__ASSIGNED TASK__
Nothing but the lines below from the one holding "Twisted Firestarter" up to and including the one holding "parents need to be to advocate" should be copied, exactly and without pictures.

__DATASET ENTRIES__
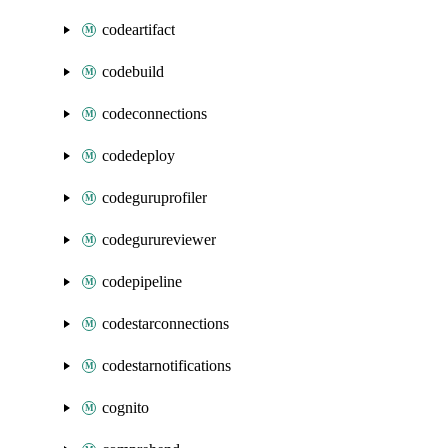
codeartifact
codebuild
codeconnections
codedeploy
codeguruprofiler
codegurureviewer
codepipeline
codestarconnections
codestarnotifications
cognito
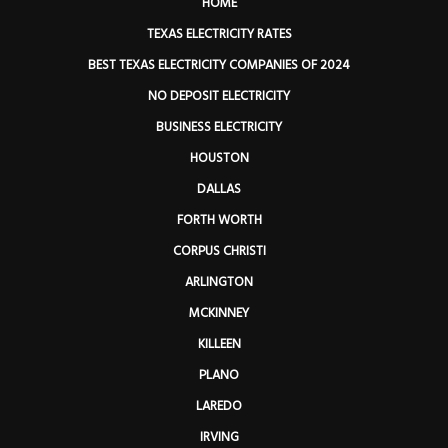
HOME
TEXAS ELECTRICITY RATES
BEST TEXAS ELECTRICITY COMPANIES OF 2024
NO DEPOSIT ELECTRICITY
BUSINESS ELECTRICITY
HOUSTON
DALLAS
FORTH WORTH
CORPUS CHRISTI
ARLINGTON
MCKINNEY
KILLEEN
PLANO
LAREDO
IRVING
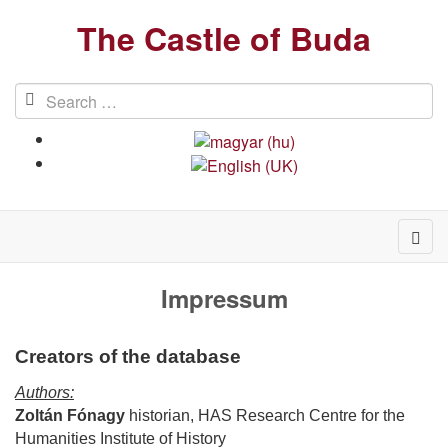
The Castle of Buda
Impressum
Creators of the database
Authors:
Zoltán Fónagy
historian, HAS Research Centre for the
Humanities Institute of History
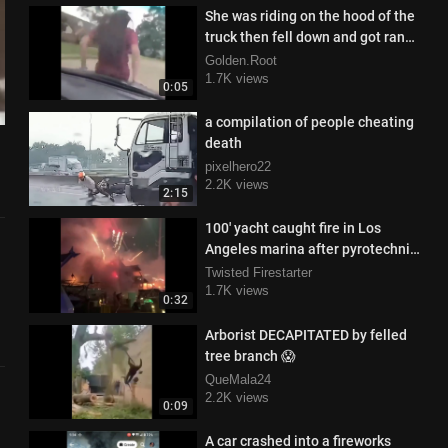
She was riding on the hood of the
truck then fell down and got ran
over
Golden.Root
1.7K views
0:05
a compilation of people cheating
death
pixelhero22
2.2K views
2:15
100' yacht caught fire in Los
Angeles marina after pyrotechnics
unexpectedly go off
Twisted Firestarter
1.7K views
0:32
Arborist DECAPITATED by felled
tree branch 😱
QueMala24
2.2K views
0:09
A car crashed into a fireworks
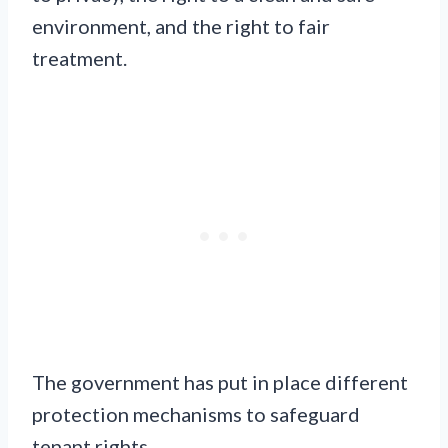
environment, and the right to fair
treatment.
The government has put in place different
protection mechanisms to safeguard
tenant rights.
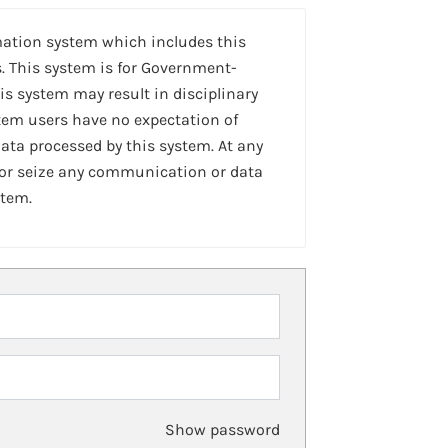
mation system which includes this
. This system is for Government-
is system may result in disciplinary
stem users have no expectation of
ta processed by this system. At any
 or seize any communication or data
stem.
Show password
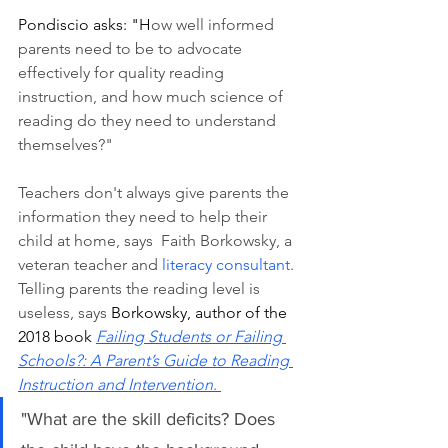
Pondiscio asks: "H
ow well informed 
parents need to be to advocate 
effectively for quality reading 
instruction, and how much science of 
reading do they need to understand 
themselves?"
Teachers don't always give parents the 
information they need to help their 
child at home, says  Faith Borkowsky, a 
veteran teacher and 
literacy consultant
. 
Telling parents the reading level is 
useless, says 
Borkowsky, author of the 
2018 book 
Failing Students or Failing 
Schools?: A Parent’s Guide to Reading 
Instruction and Intervention
. 
"What are the skill deficits? Does 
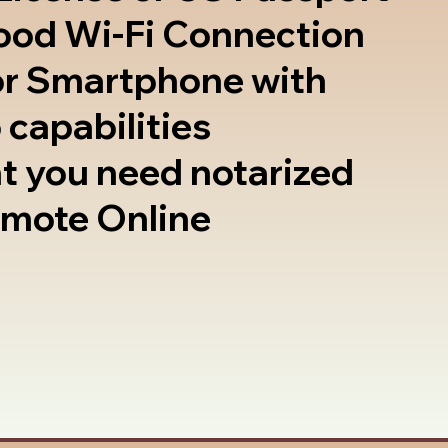
good Wi-Fi Connection
or Smartphone with
 capabilities
t you need notarized
emote Online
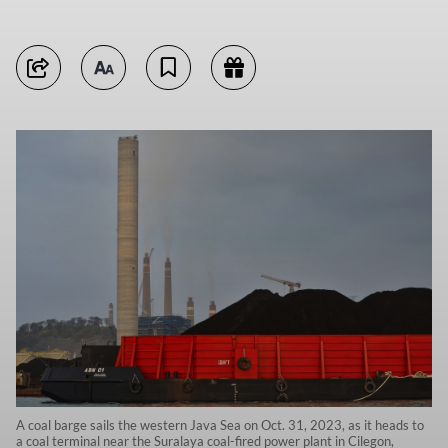
A coal barge sails the western Java Sea on Oct. 31, 2023, as it heads to
a coal terminal near the Suralaya coal-fired power plant in Cilegon,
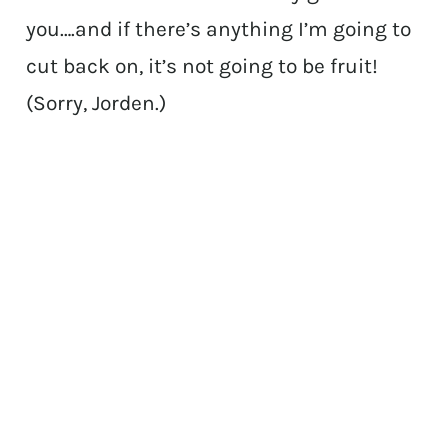
you….and if there’s anything I’m going to
cut back on, it’s not going to be fruit!
(Sorry, Jorden.)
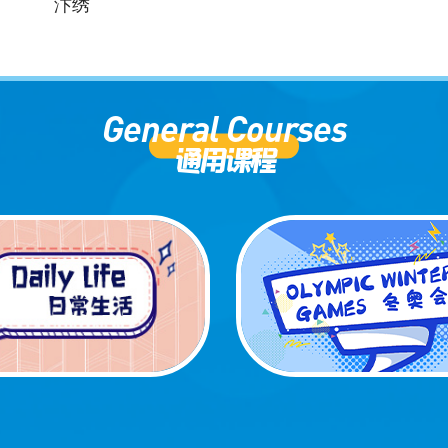
汴绣
General Courses
通用课程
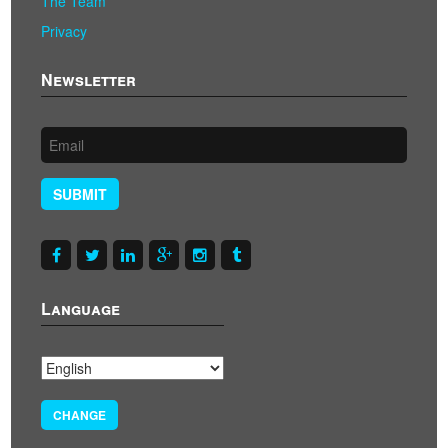
The Team
Privacy
Newsletter
SUBMIT
Language
CHANGE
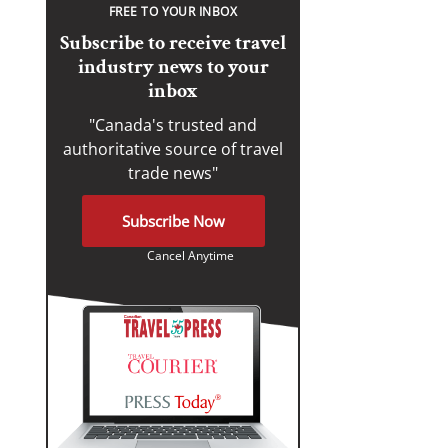
FREE TO YOUR INBOX
Subscribe to receive travel
industry news to your
inbox
"Canada's trusted and
authoritative source of travel
trade news"
Subscribe Now
Cancel Anytime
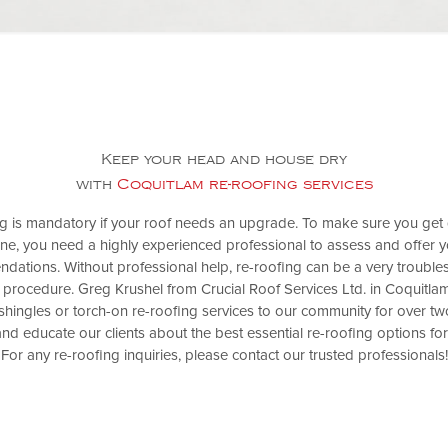
Keep your head and house dry
with
Coquitlam re-roofing services
g is mandatory if your roof needs an upgrade. To make sure you get q
ne, you need a highly experienced professional to assess and offer y
dations. Without professional help, re-roofing can be a very troubl
 procedure. Greg Krushel from Crucial Roof Services Ltd. in Coquitla
shingles or torch-on re-roofing services to our community for over t
nd educate our clients about the best essential re-roofing options for
For any re-roofing inquiries, please contact our trusted professionals!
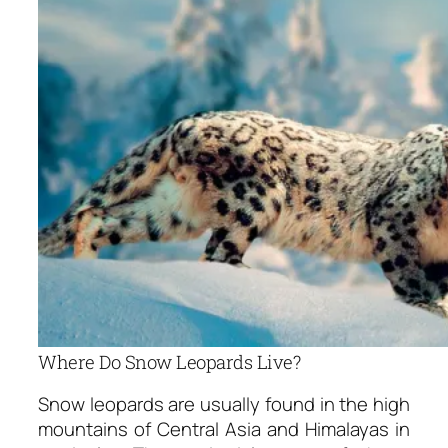
Where Do Snow Leopards Live?
Snow leopards are usually found in the high
mountains of Central Asia and Himalayas in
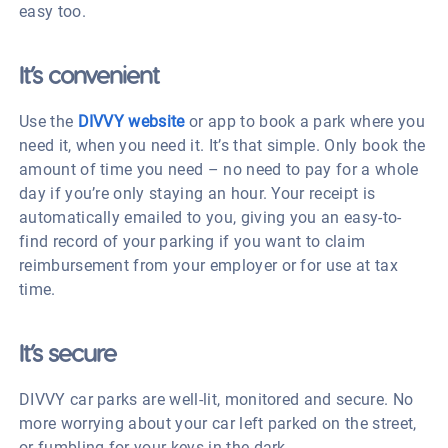
easy too.
It’s convenient
Use the
DIVVY website
or app to book a park where you
need it, when you need it. It’s that simple. Only book the
amount of time you need – no need to pay for a whole
day if you’re only staying an hour. Your receipt is
automatically emailed to you, giving you an easy-to-
find record of your parking if you want to claim
reimbursement from your employer or for use at tax
time.
It’s secure
DIVVY car parks are well-lit, monitored and secure. No
more worrying about your car left parked on the street,
or fumbling for your keys in the dark.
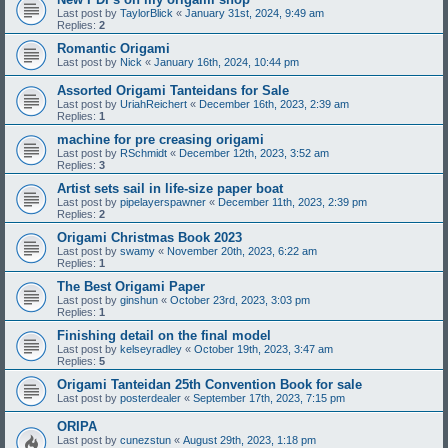
Last post by
TaylorBlick
«
January 31st, 2024, 9:49 am
Replies:
2
Romantic Origami
Last post by
Nick
«
January 16th, 2024, 10:44 pm
Assorted Origami Tanteidans for Sale
Last post by
UriahReichert
«
December 16th, 2023, 2:39 am
Replies:
1
machine for pre creasing origami
Last post by
RSchmidt
«
December 12th, 2023, 3:52 am
Replies:
3
Artist sets sail in life-size paper boat
Last post by
pipelayerspawner
«
December 11th, 2023, 2:39 pm
Replies:
2
Origami Christmas Book 2023
Last post by
swamy
«
November 20th, 2023, 6:22 am
Replies:
1
The Best Origami Paper
Last post by
ginshun
«
October 23rd, 2023, 3:03 pm
Replies:
1
Finishing detail on the final model
Last post by
kelseyradley
«
October 19th, 2023, 3:47 am
Replies:
5
Origami Tanteidan 25th Convention Book for sale
Last post by
posterdealer
«
September 17th, 2023, 7:15 pm
ORIPA
Last post by
cunezstun
«
August 29th, 2023, 1:18 pm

__REPLY__
Twisted Firestarter
1.7K views
0:32
Arborist DECAPITATED by felled
tree branch 😱
QueMala24
2.2K views
0:09
A car crashed into a fireworks
environment, and the right to fair
treatment.
The government has put in place different
protection mechanisms to safeguard
tenant rights.
mation system which includes this
. This system is for Government-
is system may result in disciplinary
stem users have no expectation of
ta processed by this system. At any
 or seize any communication or data
stem.
Show password
Pondiscio asks: "H
ow well informed 
parents need to be to advocate 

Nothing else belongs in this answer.